Ah, France, where strange bedfellows make good politics. Born in 1904, the upper class Parisian Daniel Guérin
became an ardent leftist and socialist in part by having sex with tough
guys. He said, "It was there, in bed with them, that I discovered the
working class, far more than through Marxist tracts." In the 1930s he
became a political and union organizer after hating the colonialism he
saw during his travels in Southeast Asia and the Mid-East. In the late
1940s he lived in the United States and was appalled by the treatment
of black Americans and, back in France, he fully supported the Algerian
drive for independence. Of his many books best known is Anarchism: From Theory to Practice,
published in 1965, with later editions carrying an introduction by Noam
Chomsky.

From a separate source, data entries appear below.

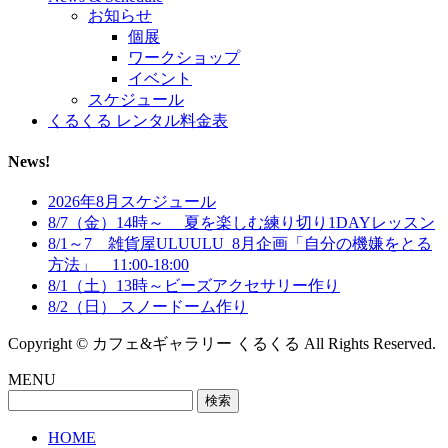
お知らせ
個展
ワークショップ
イベント
スケジュール
くるくる レンタル料金表
News!
2026年8月スケジュール
8/7（金）14時～ 夏を楽しむ練り切り1DAYレッスン
8/1～7 雑貨屋ULUULU_8月企画「自分の機嫌をとる
方法」 11:00-18:00
8/1（土）13時～ビーズアクセサリー作り
8/2（日） スノードーム作り
Copyright © カフェ&ギャラリー くるくる All Rights Reserved.
MENU
検
索:
HOME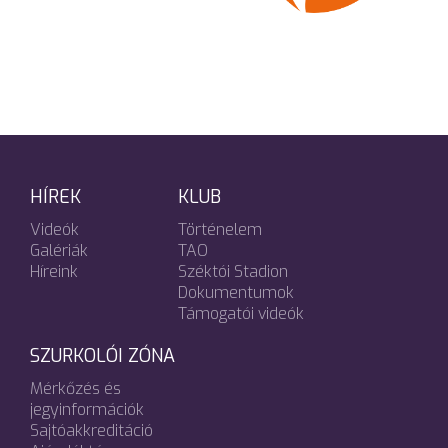
HÍREK
KLUB
Videók
Történelem
Galériák
TAO
Híreink
Széktói Stadion
Dokumentumok
Támogatói videók
SZURKOLÓI ZÓNA
Mérkőzés és
jegyinformációk
Sajtóakkreditáció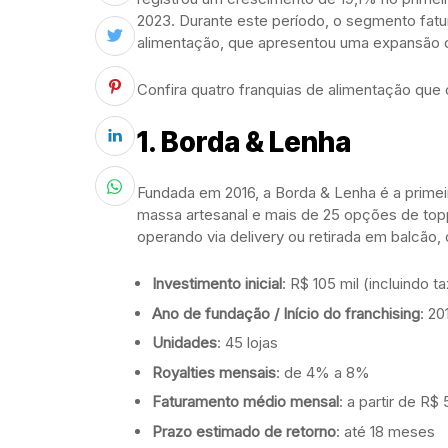
2023. Durante este período, o segmento fatu
alimentação, que apresentou uma expansão d
Confira quatro franquias de alimentação que
1.
Borda & Lenha
Fundada em 2016, a Borda & Lenha é a primei
massa artesanal e mais de 25 opções de top
operando via delivery ou retirada em balcão,
Investimento inicial
: R$ 105 mil (incluindo t
Ano de fundação / Início do franchising
: 20
Unidades
: 45 lojas
Royalties mensais
: de 4% a 8%
Faturamento médio mensal
: a partir de R$ 
Prazo estimado de retorno
: até 18 meses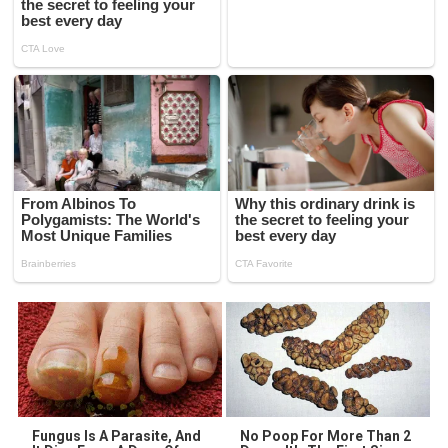
Fungus Is A Parasite, And
No Poop For More Than 2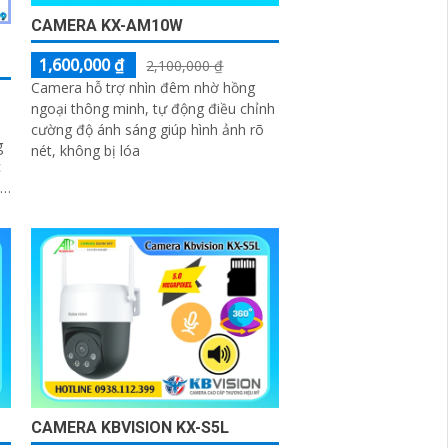
CAMERA KX-AM10W
1,600,000 ₫
2,100,000 ₫
Camera hỗ trợ nhìn đêm nhờ hồng
ngoại thông minh, tự động điều chỉnh
cường độ ánh sáng giúp hình ảnh rõ
g
nét, không bị lóa
c
CAMERA KBVISION KX-S5L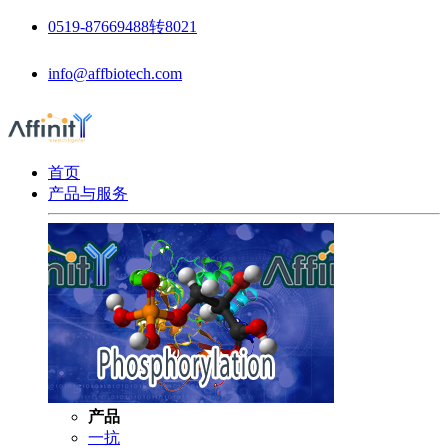
0519-87669488转8021
info@affbiotech.com
首页
产品与服务
产品
一抗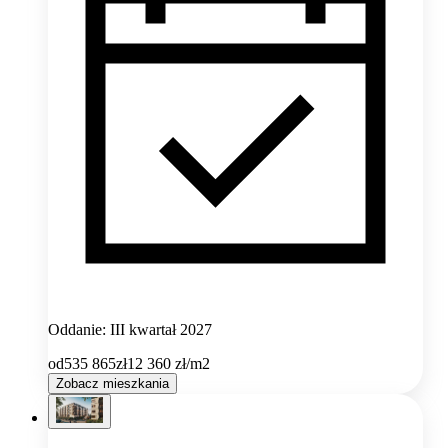
Oddanie: III kwartał 2027
od
535 865
zł
12 360
zł/m2
Zobacz mieszkania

He did not begin his activism on behalf of gay rights until
the 1970s, especially as part of the Front Homosexuel d'Action
Révolutionnaire [FHAR], a group from which he later broke. People
discouraged by today's apolitical comsumerist gays may do well to
remember that a quarter-century ago Guérin was disgusted by the
apolitical hedonist gays whose "superficial pursuit of pleasure" was "a
million miles from any conception of class struggle." Which is not to
say he became anti-sex in his later years. Mais non, pas de tout! His last significant relationship was with a man sixty years his junior. He died at eighty-three in 1988.